Ворошилов и Тухачевский преподнесли мне букеты чудесных цветов. В полночь гости разъехались. Ворошилов предложил мне свою машину, но его успел опередить Тухачевский.

– Совсем нехорошо получается, – смеясь заметил Сталин, – наши храбрые вояки одну даму поделить не могут. Если состоится дуэль, уверен, что никто из присутствующих не захочет пойти в секунданты!

Впервые И. В. был безразличен к моему уходу. Была уверена, что в эту ночь его посетит стареющая Барсова или юная Лелечка Лепешинская. Боялась и радовалась неожиданному освобождению.

– Клим, ты едешь домой? – зевая, спросила своего супруга ширококостная Екатерина Ворошилова.

– Ну ладно, поехали, – пробурчал он сердито.

Я пошла с Тухачевским. Сталин на меня не взглянул. С бешеной скоростью мы мчались по тихим, сонно-пустынным улицам. Город спал после трудового дня. По проселочной дороге въехали в лес. Из багажника Михаил Николаевич достал верблюжьи одеяла. Теплый воздух скользил по нашим лицам. Одинокие птицы ревностно охраняли покой, глядя на нас с высоты древесных вершин, они нам завидовали.

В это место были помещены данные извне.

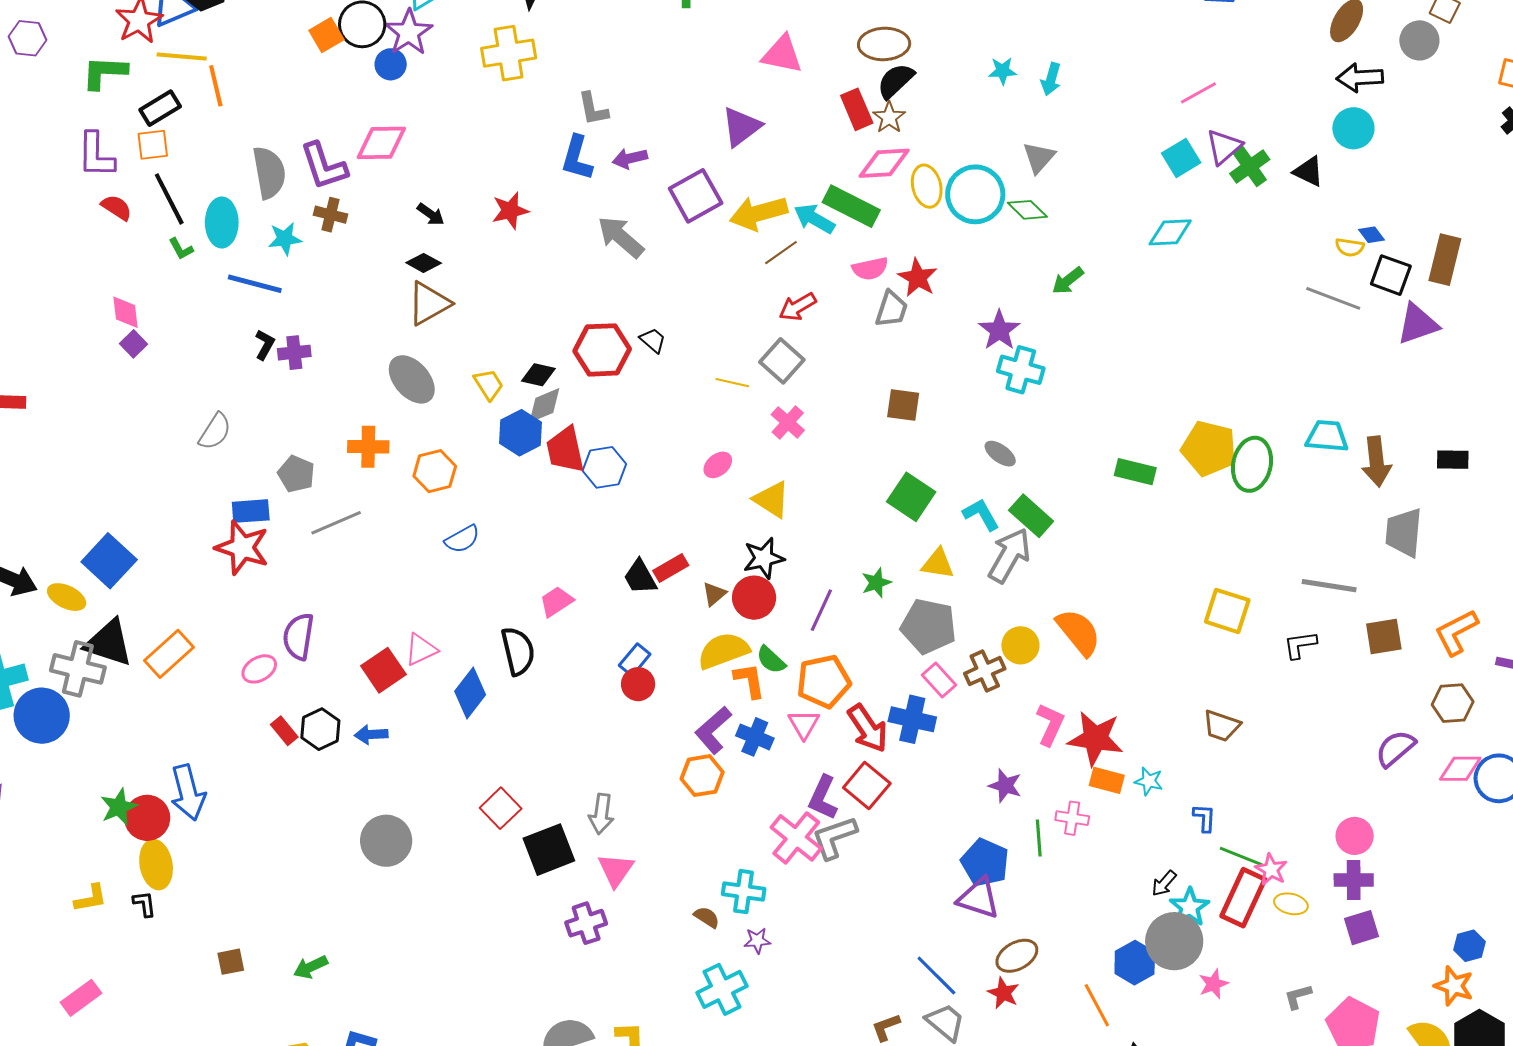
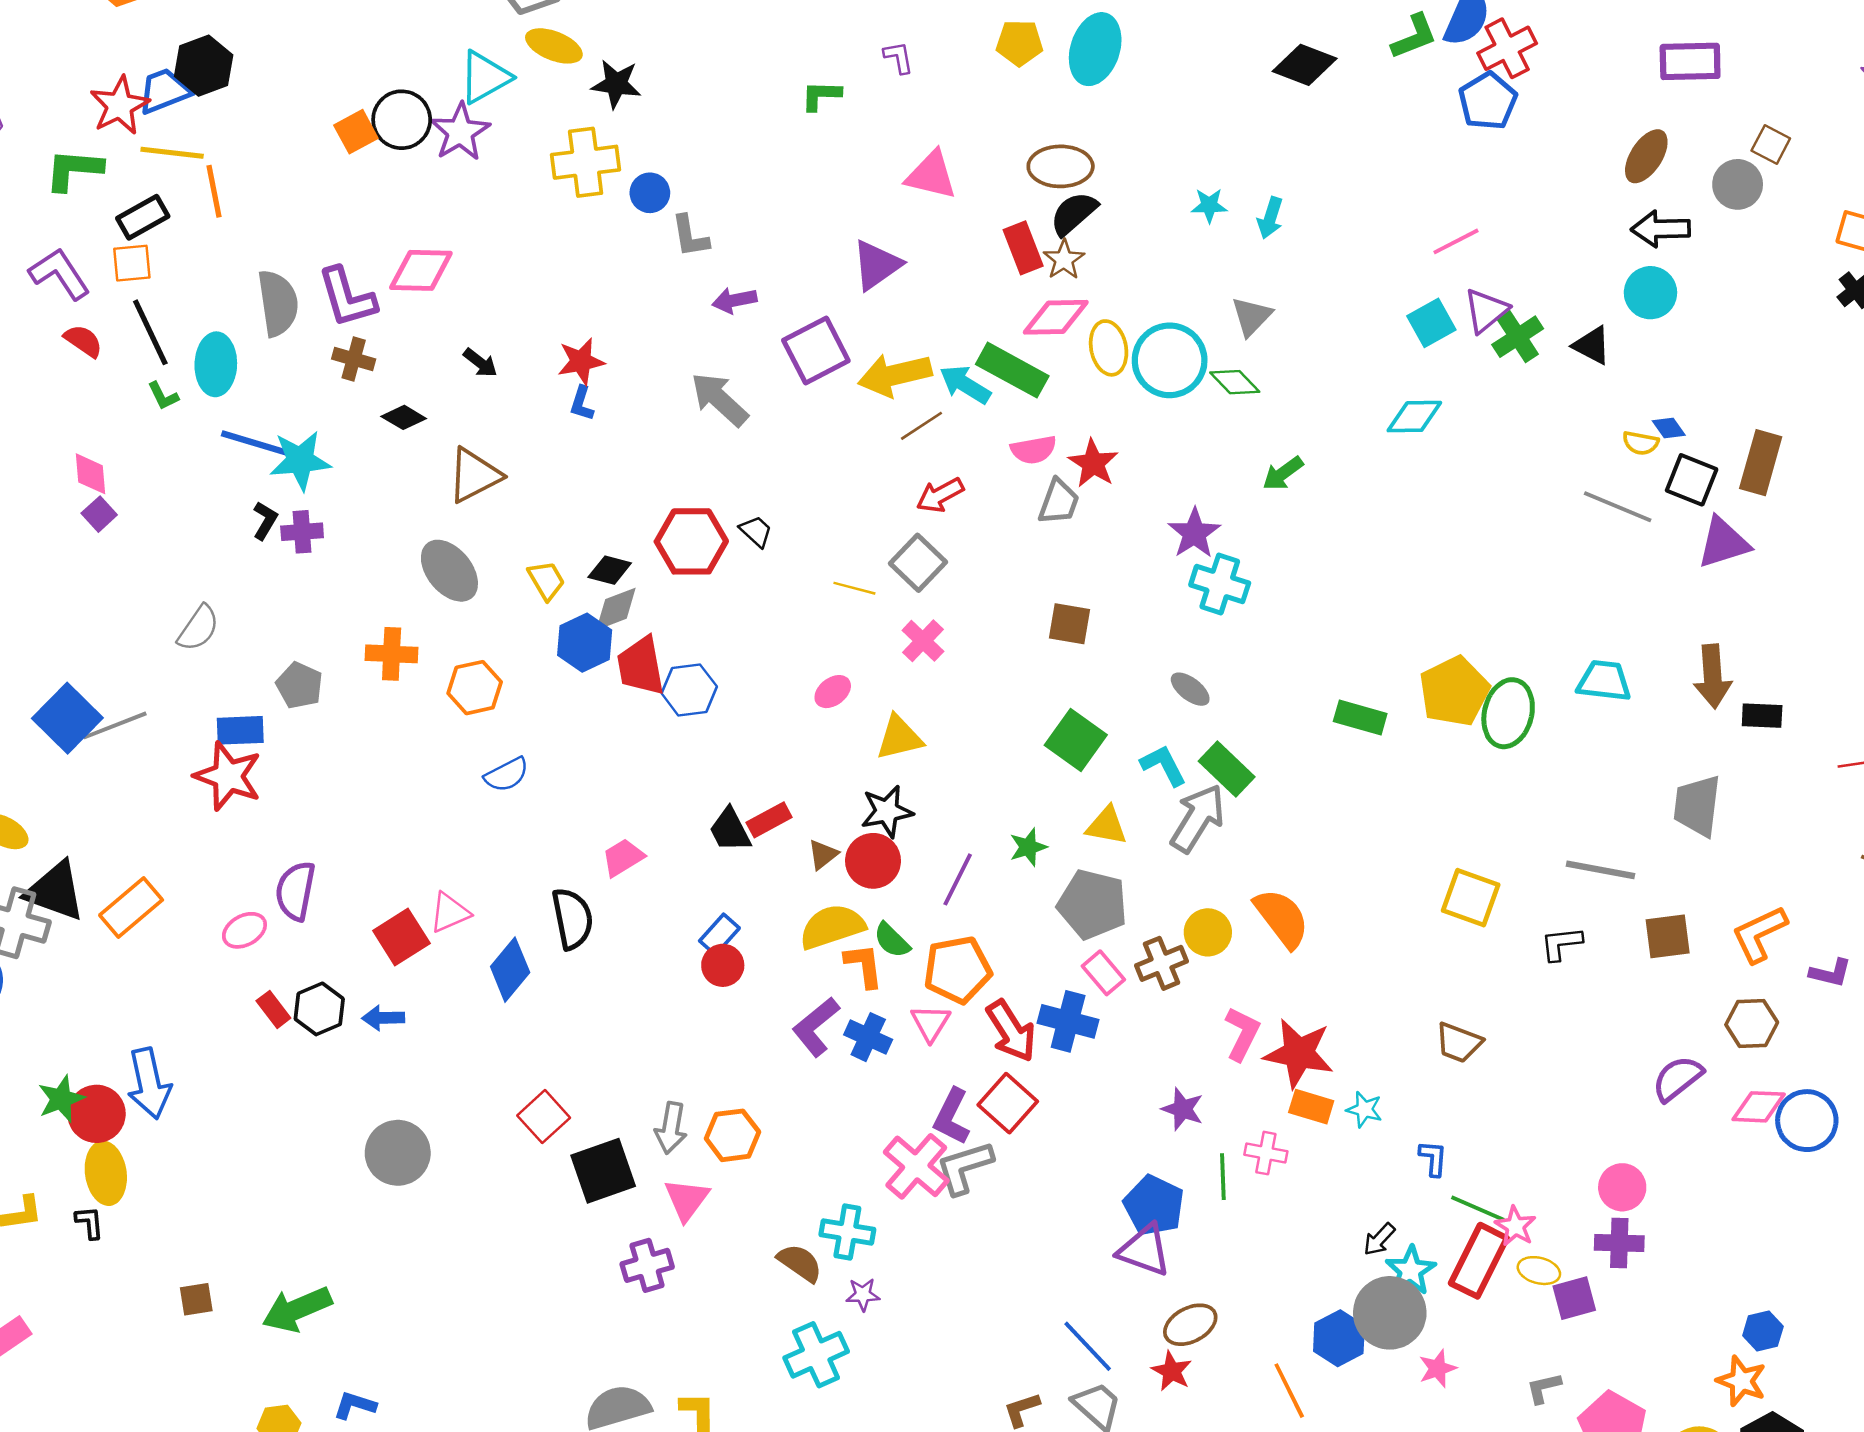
blue circle: (391, 64) -> (650, 193), moved
purple L-shape: (96, 155) -> (60, 274), turned 144
blue L-shape: (577, 158) -> (582, 403), moved, size x0.6
cyan star: (285, 239) -> (300, 460), moved, size x1.4
black diamond: (424, 263) -> (404, 417), moved
yellow pentagon: (1209, 448) -> (1454, 691), turned 30
brown arrow: (1376, 462) -> (1713, 676), moved
yellow triangle: (772, 500) -> (899, 738), turned -48
gray line: (336, 523) -> (115, 725), moved
blue square: (109, 561) -> (67, 718), moved
orange hexagon: (702, 776) -> (732, 1135), moved
brown semicircle: (707, 917) -> (800, 1263), size x1.4
purple square: (1362, 928) -> (1574, 1298), moved
green arrow: (311, 967) -> (297, 1309), size x1.6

– Верочка, ты всегда будешь моей женщиной? – с грустью в голосе спросил М. Н. Ответом был долгий поцелуй. – Давайте на несколько дней отправимся в старинный русский городок Перяславль-Залесский! Там у меня имеется друг, с ним поедем на рыбалку, он не станет докучать лишними вопросами.

– Что я скажу в театре?

– Достанем справку, что вы лечили горло в стационарном отделении военного госпиталя. Там есть свои люди.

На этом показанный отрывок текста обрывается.